I wasn't lucky. We did the background research and selected an HMO that had a strong reputation for the types of things we knew we'd used. My point here is you could never make a blanket statement which is better for patients. Saying insurance is lousy for being an HMO is giving the company an easy excuse for being lousy.

No system is perfect, but there are ways to do PPO and HMO style insurance well. Even the government supported single payer models work off these types of models. Figuring out what works with each model is beneficial whether the government or private insurers are paying.

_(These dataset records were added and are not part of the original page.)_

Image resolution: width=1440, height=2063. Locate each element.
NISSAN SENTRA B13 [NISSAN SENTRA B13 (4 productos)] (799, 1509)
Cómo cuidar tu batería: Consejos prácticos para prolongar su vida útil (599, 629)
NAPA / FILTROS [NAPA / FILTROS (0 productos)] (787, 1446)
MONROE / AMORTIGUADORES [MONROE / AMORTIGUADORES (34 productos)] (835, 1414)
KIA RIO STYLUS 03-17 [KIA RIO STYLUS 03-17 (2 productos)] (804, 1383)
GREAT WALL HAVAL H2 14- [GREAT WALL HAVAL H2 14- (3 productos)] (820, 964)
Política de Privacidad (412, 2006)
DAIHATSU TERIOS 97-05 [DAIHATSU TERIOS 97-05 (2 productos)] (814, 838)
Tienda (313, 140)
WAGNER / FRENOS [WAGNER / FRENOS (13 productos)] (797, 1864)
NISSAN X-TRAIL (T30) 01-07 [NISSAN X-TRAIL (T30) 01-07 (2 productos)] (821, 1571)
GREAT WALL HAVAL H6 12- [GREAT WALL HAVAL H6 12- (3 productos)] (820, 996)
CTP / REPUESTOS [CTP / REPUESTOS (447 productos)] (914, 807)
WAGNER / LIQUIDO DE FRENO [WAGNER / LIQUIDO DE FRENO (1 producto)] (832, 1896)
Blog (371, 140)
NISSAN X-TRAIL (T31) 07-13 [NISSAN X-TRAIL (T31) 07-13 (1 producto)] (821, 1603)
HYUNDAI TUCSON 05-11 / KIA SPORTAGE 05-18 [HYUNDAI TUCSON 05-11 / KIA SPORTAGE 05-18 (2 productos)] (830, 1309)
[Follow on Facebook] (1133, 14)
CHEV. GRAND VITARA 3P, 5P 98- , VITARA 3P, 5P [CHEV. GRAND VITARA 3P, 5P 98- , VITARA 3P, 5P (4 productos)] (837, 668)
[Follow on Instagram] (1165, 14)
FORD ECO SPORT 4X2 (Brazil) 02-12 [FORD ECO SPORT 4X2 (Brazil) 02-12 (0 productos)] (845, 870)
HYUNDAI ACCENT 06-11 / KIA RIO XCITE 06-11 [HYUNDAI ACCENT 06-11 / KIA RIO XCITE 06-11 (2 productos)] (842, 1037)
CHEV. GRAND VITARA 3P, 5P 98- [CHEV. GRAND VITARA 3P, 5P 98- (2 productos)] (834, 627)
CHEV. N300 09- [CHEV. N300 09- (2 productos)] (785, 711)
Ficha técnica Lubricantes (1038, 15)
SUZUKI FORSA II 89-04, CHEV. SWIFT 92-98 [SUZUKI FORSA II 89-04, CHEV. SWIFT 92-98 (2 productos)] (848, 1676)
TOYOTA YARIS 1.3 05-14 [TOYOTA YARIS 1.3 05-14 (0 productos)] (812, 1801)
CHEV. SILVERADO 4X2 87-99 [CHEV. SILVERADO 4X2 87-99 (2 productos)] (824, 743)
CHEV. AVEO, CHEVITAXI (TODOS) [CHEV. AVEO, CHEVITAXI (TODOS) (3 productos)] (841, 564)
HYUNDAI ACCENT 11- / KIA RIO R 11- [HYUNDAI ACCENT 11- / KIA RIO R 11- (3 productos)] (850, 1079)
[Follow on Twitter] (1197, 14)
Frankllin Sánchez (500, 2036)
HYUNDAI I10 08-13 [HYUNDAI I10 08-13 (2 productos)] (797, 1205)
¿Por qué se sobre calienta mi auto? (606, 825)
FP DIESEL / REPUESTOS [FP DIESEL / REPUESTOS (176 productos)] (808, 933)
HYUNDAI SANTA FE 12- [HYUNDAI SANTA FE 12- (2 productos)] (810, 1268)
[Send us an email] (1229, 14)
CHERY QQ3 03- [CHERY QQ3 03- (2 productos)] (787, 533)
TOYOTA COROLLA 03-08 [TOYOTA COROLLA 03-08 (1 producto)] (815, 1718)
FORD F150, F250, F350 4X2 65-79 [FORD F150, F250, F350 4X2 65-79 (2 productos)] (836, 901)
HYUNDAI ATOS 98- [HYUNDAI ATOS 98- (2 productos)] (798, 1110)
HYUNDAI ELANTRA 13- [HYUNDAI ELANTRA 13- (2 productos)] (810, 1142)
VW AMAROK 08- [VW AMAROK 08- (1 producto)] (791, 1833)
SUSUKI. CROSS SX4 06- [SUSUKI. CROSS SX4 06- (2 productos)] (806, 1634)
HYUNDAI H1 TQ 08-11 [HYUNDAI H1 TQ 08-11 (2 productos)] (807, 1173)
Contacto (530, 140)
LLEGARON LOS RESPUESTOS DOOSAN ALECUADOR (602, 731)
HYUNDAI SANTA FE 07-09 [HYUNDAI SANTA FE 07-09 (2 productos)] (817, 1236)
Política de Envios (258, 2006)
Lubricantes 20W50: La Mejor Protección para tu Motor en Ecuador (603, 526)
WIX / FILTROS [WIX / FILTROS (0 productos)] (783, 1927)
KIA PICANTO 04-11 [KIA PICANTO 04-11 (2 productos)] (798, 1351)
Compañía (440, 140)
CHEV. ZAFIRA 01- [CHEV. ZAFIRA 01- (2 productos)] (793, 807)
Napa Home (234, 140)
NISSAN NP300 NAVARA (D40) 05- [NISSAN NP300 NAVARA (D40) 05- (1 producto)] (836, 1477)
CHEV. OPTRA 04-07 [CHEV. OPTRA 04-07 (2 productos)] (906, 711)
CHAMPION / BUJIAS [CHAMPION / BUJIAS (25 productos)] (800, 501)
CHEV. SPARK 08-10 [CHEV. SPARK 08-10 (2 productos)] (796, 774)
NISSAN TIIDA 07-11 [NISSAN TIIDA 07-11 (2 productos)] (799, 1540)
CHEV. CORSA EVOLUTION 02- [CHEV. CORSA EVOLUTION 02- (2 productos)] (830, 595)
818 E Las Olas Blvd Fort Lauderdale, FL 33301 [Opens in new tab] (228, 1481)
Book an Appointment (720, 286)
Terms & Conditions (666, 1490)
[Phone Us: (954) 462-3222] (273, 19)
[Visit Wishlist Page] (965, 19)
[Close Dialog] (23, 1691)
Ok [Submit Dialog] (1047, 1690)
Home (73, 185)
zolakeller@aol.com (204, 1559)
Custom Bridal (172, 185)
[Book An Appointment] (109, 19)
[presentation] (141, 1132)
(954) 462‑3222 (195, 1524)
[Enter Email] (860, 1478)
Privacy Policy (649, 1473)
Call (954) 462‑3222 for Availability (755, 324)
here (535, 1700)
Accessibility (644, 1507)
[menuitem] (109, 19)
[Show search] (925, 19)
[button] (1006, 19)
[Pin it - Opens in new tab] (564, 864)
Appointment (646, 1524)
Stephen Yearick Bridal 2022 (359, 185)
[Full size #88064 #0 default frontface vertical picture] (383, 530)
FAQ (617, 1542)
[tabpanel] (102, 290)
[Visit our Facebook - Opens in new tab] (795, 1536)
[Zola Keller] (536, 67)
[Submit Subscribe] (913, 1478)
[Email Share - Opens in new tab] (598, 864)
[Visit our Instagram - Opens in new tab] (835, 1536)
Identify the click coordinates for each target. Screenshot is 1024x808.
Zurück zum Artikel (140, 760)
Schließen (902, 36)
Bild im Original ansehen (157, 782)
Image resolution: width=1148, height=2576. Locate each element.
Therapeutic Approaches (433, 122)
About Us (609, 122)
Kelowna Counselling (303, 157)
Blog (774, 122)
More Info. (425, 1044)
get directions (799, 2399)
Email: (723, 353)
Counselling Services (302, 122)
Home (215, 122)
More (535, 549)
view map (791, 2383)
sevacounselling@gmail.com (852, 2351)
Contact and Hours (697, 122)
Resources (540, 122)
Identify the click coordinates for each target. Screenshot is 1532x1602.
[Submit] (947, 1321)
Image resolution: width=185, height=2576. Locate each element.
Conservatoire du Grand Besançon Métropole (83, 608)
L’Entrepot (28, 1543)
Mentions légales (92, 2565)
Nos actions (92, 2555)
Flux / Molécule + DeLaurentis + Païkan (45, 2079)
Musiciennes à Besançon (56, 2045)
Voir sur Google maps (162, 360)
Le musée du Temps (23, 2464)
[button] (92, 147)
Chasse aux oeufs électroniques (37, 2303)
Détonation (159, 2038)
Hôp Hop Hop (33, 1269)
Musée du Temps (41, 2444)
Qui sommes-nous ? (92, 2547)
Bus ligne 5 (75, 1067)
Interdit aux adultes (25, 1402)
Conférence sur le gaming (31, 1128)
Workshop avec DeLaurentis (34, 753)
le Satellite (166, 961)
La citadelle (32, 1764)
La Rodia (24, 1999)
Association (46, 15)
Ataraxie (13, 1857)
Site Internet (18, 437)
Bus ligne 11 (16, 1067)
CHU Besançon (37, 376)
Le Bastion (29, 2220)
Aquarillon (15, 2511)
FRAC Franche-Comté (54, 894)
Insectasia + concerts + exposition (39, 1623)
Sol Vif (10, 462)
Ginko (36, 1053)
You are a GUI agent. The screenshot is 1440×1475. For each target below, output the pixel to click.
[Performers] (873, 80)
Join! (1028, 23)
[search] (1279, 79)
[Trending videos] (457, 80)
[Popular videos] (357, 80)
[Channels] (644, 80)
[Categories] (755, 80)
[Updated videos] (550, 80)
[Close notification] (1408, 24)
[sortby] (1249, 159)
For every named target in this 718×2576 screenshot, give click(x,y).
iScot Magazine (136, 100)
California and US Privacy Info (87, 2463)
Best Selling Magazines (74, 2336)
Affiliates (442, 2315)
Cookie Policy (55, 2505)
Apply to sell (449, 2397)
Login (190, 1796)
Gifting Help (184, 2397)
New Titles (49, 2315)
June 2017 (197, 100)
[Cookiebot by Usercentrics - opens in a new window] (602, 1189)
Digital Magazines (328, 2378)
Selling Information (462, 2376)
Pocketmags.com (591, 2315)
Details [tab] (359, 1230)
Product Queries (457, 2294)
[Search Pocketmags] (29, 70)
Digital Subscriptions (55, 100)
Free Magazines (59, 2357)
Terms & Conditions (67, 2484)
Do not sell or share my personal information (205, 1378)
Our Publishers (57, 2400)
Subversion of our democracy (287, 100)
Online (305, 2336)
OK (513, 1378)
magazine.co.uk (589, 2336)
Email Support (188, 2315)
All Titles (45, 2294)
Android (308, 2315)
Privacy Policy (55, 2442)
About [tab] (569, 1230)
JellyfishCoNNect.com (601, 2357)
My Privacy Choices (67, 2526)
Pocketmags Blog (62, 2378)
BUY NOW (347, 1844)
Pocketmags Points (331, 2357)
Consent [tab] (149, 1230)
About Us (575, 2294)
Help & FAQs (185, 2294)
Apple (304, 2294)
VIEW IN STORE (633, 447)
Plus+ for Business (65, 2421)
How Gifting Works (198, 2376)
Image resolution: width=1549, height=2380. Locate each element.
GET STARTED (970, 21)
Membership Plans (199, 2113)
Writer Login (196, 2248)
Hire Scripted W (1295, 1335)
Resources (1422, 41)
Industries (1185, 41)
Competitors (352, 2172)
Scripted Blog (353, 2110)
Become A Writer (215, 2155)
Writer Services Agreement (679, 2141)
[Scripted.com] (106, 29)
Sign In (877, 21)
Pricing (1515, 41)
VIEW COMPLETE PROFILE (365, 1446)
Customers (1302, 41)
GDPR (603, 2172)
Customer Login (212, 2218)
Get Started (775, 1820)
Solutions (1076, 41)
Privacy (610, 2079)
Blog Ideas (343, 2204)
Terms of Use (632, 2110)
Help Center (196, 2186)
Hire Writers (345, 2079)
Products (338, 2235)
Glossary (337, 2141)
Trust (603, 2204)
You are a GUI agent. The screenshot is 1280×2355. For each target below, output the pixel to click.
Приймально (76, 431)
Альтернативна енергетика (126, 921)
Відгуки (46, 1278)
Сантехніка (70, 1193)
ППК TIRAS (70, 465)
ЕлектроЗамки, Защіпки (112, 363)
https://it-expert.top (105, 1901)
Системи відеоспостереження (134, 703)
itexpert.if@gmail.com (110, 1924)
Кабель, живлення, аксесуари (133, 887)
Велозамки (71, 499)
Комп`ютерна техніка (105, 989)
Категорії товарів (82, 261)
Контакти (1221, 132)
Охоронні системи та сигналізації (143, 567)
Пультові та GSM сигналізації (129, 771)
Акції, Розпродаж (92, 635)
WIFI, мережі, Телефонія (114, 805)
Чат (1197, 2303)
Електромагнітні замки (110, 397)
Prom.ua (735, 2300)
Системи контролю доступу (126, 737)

Insurance companies are not in business to take care of people. They are in it to make money. Period. Making processes as rigid, stupid, and illogical as possible makes it more likely that someone will give up and give in instead of fighting the good fight. I've had to change a prescription for glucose testing strips because it couldn't say TID-QID testing. It had to just say QID. Why? No flipping clue. This is now the third or fourth time I've had to write this prescription. And the insurance company doesn't want to cover QID testing, just TID, because my patient has made "great strides". Yeah... the HgbA1c is now a single digit instead of double-digits, but it is still too high and the only way I can manipulate the insulin dosing is by knowing what the CBG's are fasting and after meals. Testing QID costs the insurance about $1 more per day, maybe $365 or $366 a year assuming they pay for the whole cost of the testing strip (which they usually don't). A hospital bed costs on average $1000 per night. That's just the bed. That does not include physician, nursing, testing, or medication costs. Can we say penny-wise and pound-foolish?

GAH!

I also get letters from pharmacy benefit managers or even insurances themselves who tell me I'm supposed to change a patient's prescription. Usually this is because the PBM or insurance suddenly has realized that my patient is on a medication that they've decided to limit and they want my patient to go through step-wise therapy. They will ignore the fact that the patient has been on this medication for the past 2+ years and has been doing well. My usual response is to write the PBM or insurance a pointed letter asking them why they want to risk the patient having a bad outcome just so that they can save some money. Usually, they back off and approve the medication. However, I still have to take the time to write the letter and we have to wait for their response. It's fricking stupid and frustrating. At this time I refuse to give in to the inane bureaucracy and I keep firing back at the damn insurers so that my patients might be able to get some care.

Thus, the above story doesn't surprise me at all. It also reinforces for me the need for universal health care. What the US has now is complete crap. And I'm ranting and I need to stop.